Below the screen you’ll find a centre mounted four-way rocker pad with a central button. The four-way pad allows you to navigate the menus without the need to use the stylus, although I always find it easier to use the latter. Surrounding the four-way pad are four more shortcut buttons for Contacts, Calendar, mp3 player and Camera.
Yes, that’s right I did say camera, because integrated into the Zire 72 is a digital camera. The integrated 1.2 megapixel camera will take still images at a resolution of 1,280 x 960. Although this is a decent enough resolution for quick snaps there is more to a good digital camera than megapixels alone.
I took the Zire 72 with me when I visited the Lake District over the May Bank Holiday weekend. There I used it like I would use any pocket size digital camera, and the results were decidedly mixed. If you’re planning on taking pictures in bright sunlight, you can pretty much forget about framing your photo, because you simply won’t be able to see anything on the screen. I often found myself having to point and hope, and the results turned out to be terribly over exposed. The lens is also susceptible to large amounts of flaring when taking pictures in the direction of strong light. It also has to be said, that the images are nowhere near the quality of a half decent digital camera. But, the images are far better than anything I’ve seen from a mobile phone camera, and to be fair that’s what the Zire’s photographic quality should really be compared to.

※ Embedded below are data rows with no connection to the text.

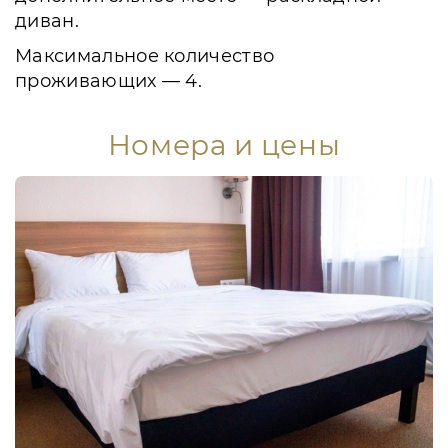
диван.
Максимальное количество
проживающих — 4.
Номера и цены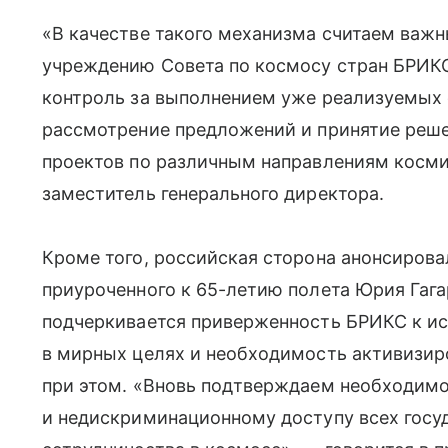
«В качестве такого механизма считаем важ
учреждению Совета по космосу стран БРИКС
контроль за выполнением уже реализуемых 
рассмотрение предложений и принятие реше
проектов по различным направлениям косми
заместитель генерального директора.
Кроме того, российская сторона анонсирова
приуроченного к 65-летию полета Юрия Гагар
подчеркивается приверженность БРИКС к и
в мирных целях и необходимость активизир
при этом. «Вновь подтверждаем необходим
и недискриминационному доступу всех госу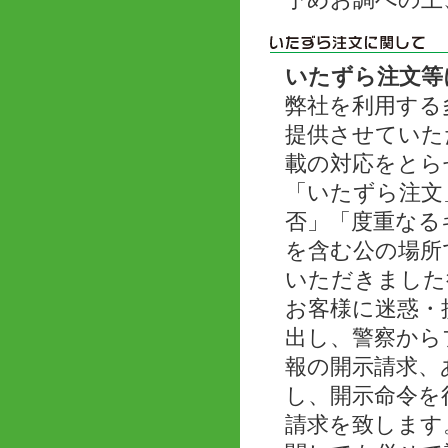
予めお調べの上
いたずら注文等
弊社を利用する
提供させていた
載の対応をとら
「いたずら注文
否」「度重なる
を含む公の場所
いただきました
お客様に迷惑・
出し、警察から
報の開示請求、
し、開示命令を
請求を致します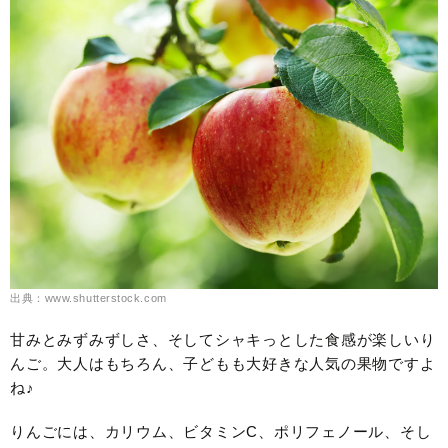
出典：www.shutterstock.com
甘みとみずみずしさ、そしてシャキっとした食感が楽しいり
んご。大人はもちろん、子どもも大好きな人気の果物ですよ
ね♪
りんごには、カリウム、ビタミンC、ポリフェノール、そし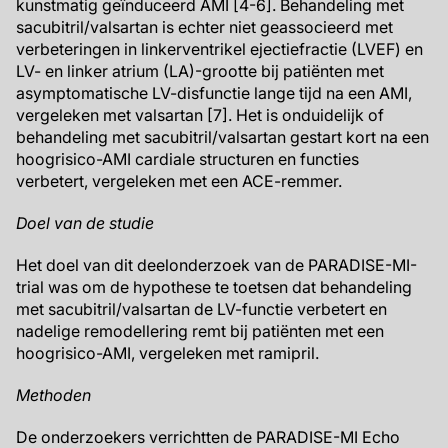
kunstmatig geïnduceerd AMI [4-6]. Behandeling met
sacubitril/valsartan is echter niet geassocieerd met
verbeteringen in linkerventrikel ejectiefractie (LVEF) en
LV- en linker atrium (LA)-grootte bij patiënten met
asymptomatische LV-disfunctie lange tijd na een AMI,
vergeleken met valsartan [7]. Het is onduidelijk of
behandeling met sacubitril/valsartan gestart kort na een
hoogrisico-AMI cardiale structuren en functies
verbetert, vergeleken met een ACE-remmer.
Doel van de studie
Het doel van dit deelonderzoek van de PARADISE-MI-
trial was om de hypothese te toetsen dat behandeling
met sacubitril/valsartan de LV-functie verbetert en
nadelige remodellering remt bij patiënten met een
hoogrisico-AMI, vergeleken met ramipril.
Methoden
De onderzoekers verrichtten de PARADISE-MI Echo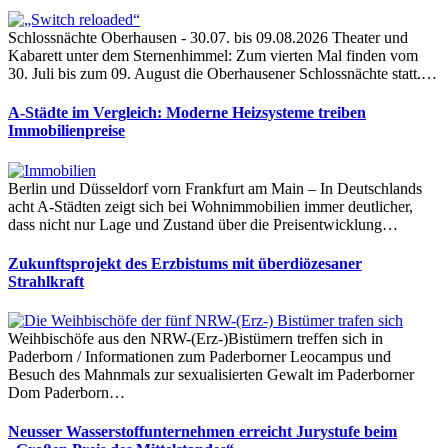
Schlossnächte Oberhausen - 30.07. bis 09.08.2026 Theater und
Kabarett unter dem Sternenhimmel: Zum vierten Mal finden vom
30. Juli bis zum 09. August die Oberhausener Schlossnächte statt.…
A-Städte im Vergleich: Moderne Heizsysteme treiben
Immobilienpreise
Berlin und Düsseldorf vorn Frankfurt am Main – In Deutschlands
acht A-Städten zeigt sich bei Wohnimmobilien immer deutlicher,
dass nicht nur Lage und Zustand über die Preisentwicklung…
Zukunftsprojekt des Erzbistums mit überdiözesaner
Strahlkraft
Weihbischöfe aus den NRW-(Erz-)Bistümern treffen sich in
Paderborn / Informationen zum Paderborner Leocampus und
Besuch des Mahnmals zur sexualisierten Gewalt im Paderborner
Dom Paderborn…
Neusser Wasserstoffunternehmen erreicht Jurystufe beim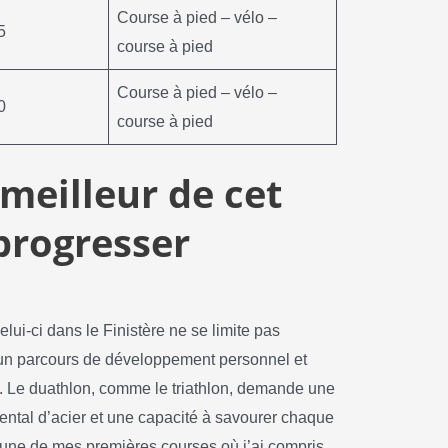
Course à pied – vélo –
5
course à pied
Course à pied – vélo –
0
course à pied
meilleur de cet
progresser
lui-ci dans le Finistère ne se limite pas
t un parcours de développement personnel et
ce. Le duathlon, comme le triathlon, demande une
ental d’acier et une capacité à savourer chaque
e une de mes premières courses où j’ai compris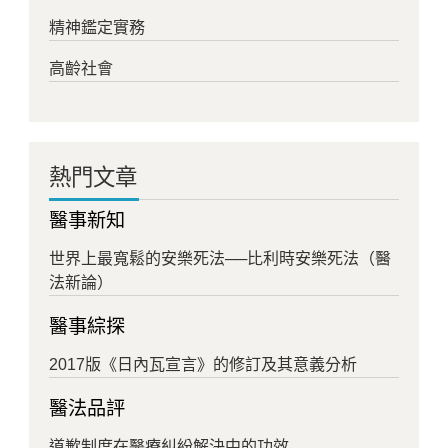
精神鑑定實務
高齡社會
熱門文章
醫事新知
世界上最寬鬆的安樂死法──比利時安樂死法（醫
法新論）
醫事綜探
2017版《日內瓦宣言》的修訂及其意義分析
醫法品評
道歉制度在醫療糾紛解決中的功效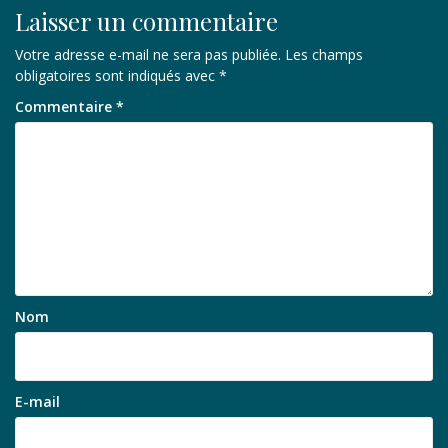
Laisser un commentaire
Votre adresse e-mail ne sera pas publiée.
Les champs
obligatoires sont indiqués avec
*
Commentaire
*
Nom
E-mail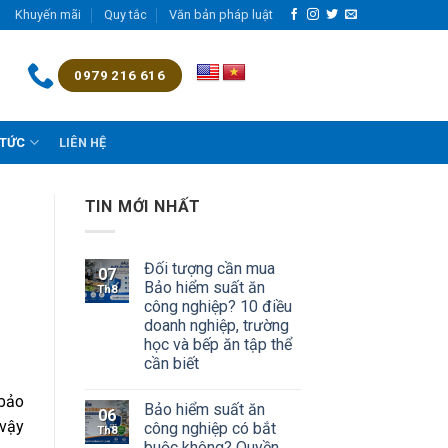
Khuyến mãi
Quy tắc
Văn bản pháp luật
0979 216 616
 TỨC
LIÊN HỆ
TIN MỚI NHẤT
Đối tượng cần mua
07
Bảo hiểm suất ăn
Th8
công nghiệp? 10 điều
doanh nghiệp, trường
học và bếp ăn tập thể
cần biết
 bảo
Bảo hiểm suất ăn
06
 vậy
công nghiệp có bắt
Th8
buộc không? Quyền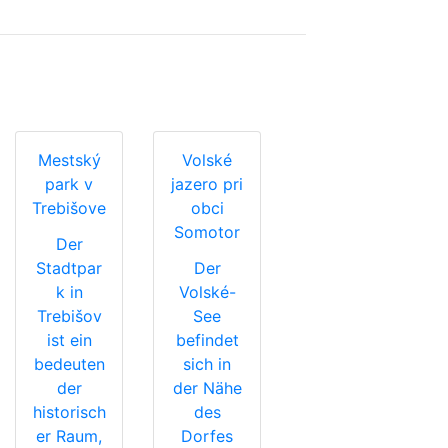
Mestský
Volské
park v
jazero pri
Trebišove
obci
Somotor
Der
Stadtpar
Der
k in
Volské-
Trebišov
See
ist ein
befindet
bedeuten
sich in
der
der Nähe
historisch
des
er Raum,
Dorfes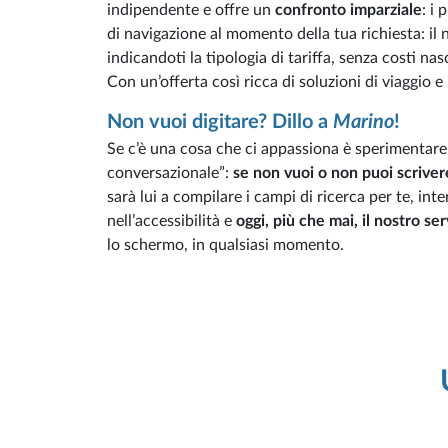
indipendente e offre un
confronto imparziale
: i 
di navigazione al momento della tua richiesta: il n
indicandoti la tipologia di tariffa, senza costi nas
Con un’offerta così ricca di soluzioni di viaggio e
Non vuoi digitare? Dillo a
Marino
!
Se c’è una cosa che ci appassiona è sperimentare
conversazionale”:
se non vuoi o non puoi scriver
sarà lui a compilare i campi di ricerca per te, in
nell’accessibilità e
oggi, più che mai, il nostro se
lo schermo, in qualsiasi momento.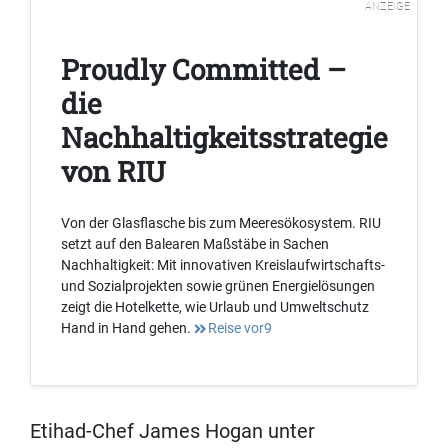
ANZEIGE
Proudly Committed –
die
Nachhaltigkeitsstrategie
von RIU
Von der Glasflasche bis zum Meeresökosystem. RIU
setzt auf den Balearen Maßstäbe in Sachen
Nachhaltigkeit: Mit innovativen Kreislaufwirtschafts-
und Sozialprojekten sowie grünen Energielösungen
zeigt die Hotelkette, wie Urlaub und Umweltschutz
Hand in Hand gehen.
Reise vor9
Etihad-Chef James Hogan unter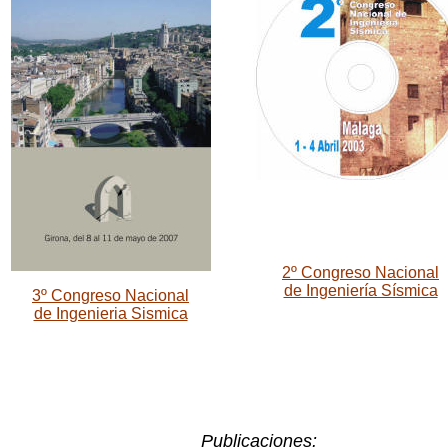
2º Congreso Nacional
de Ingeniería Sísmica
3º Congreso Nacional
de Ingenieria Sismica
Publicaciones: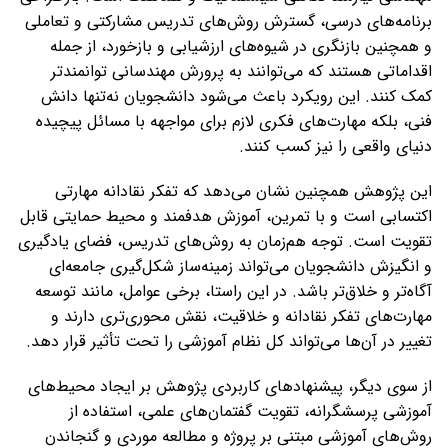
برنامه‌های درسی، گسترش روش‌های تدریس مشارکتی و تعاملی
و همچنین بازنگری در شیوه‌های ارزشیابی و بازخورد، از جمله
اقداماتی هستند که می‌توانند به پرورش مهندسانی توانمندتر
کمک کنند. این رویکرد باعث می‌شود دانشجویان نه‌تنها دانش
فنی، بلکه مهارت‌های فکری لازم برای مواجهه با مسائل پیچیده
دنیای واقعی را نیز کسب کنند.
این پژوهش همچنین نشان می‌دهد که تفکر نقادانه مهارتی
اکتسابی است و با تمرین، آموزش هدفمند و محیط حمایتی قابل
تقویت است. توجه هم‌زمان به روش‌های تدریس، فضای یادگیری
و انگیزش دانشجویان می‌تواند زمینه‌ساز شکل‌گیری جامعه‌ای
آگاه‌تر و خلاق‌تر باشد. در این راستا، برخی عوامل، مانند توسعه
مهارت‌های تفکر نقادانه و خلاقیت، نقش محوری‌تری دارند و
تغییر در آن‌ها می‌تواند کل نظام آموزشی را تحت تأثیر قرار دهد.
از سوی دیگر، پیشنهادهای کاربردی پژوهش بر ایجاد محیط‌های
آموزشی پرسشگرانه، تقویت گفتمان‌های علمی، استفاده از
روش‌های آموزشی مبتنی بر پروژه و مطالعه موردی و گنجاندن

One thing that I found rather annoying was that I couldn’t seem to get the camera to save the images directly to a memory card. Instead I had to copy the files over to the card afterwards. You can also shoot 320 x 240 movies with sound and the results are pretty good for the odd bit of candid camera action.
There’s no cradle with the Zire 72, instead it ships with a standard USB cable and a separate power adapter. There are two ports on the base of the device for both USB and power connection. This is handy, since my iPAQ has a proprietary connector on the bottom for the cradle, so when I want to plug the power adapter in, I have to use a converter.
The Zire will synchronise with Outlook, so you can share all of your contact and calendar details with your PC. One nice touch is the ability to attach an image to each contact, in case you regularly forget who people are in your contacts database. With the integrated digital camera, this is a feature that you’re likely to use more often than not, rather than it just being a gimmick.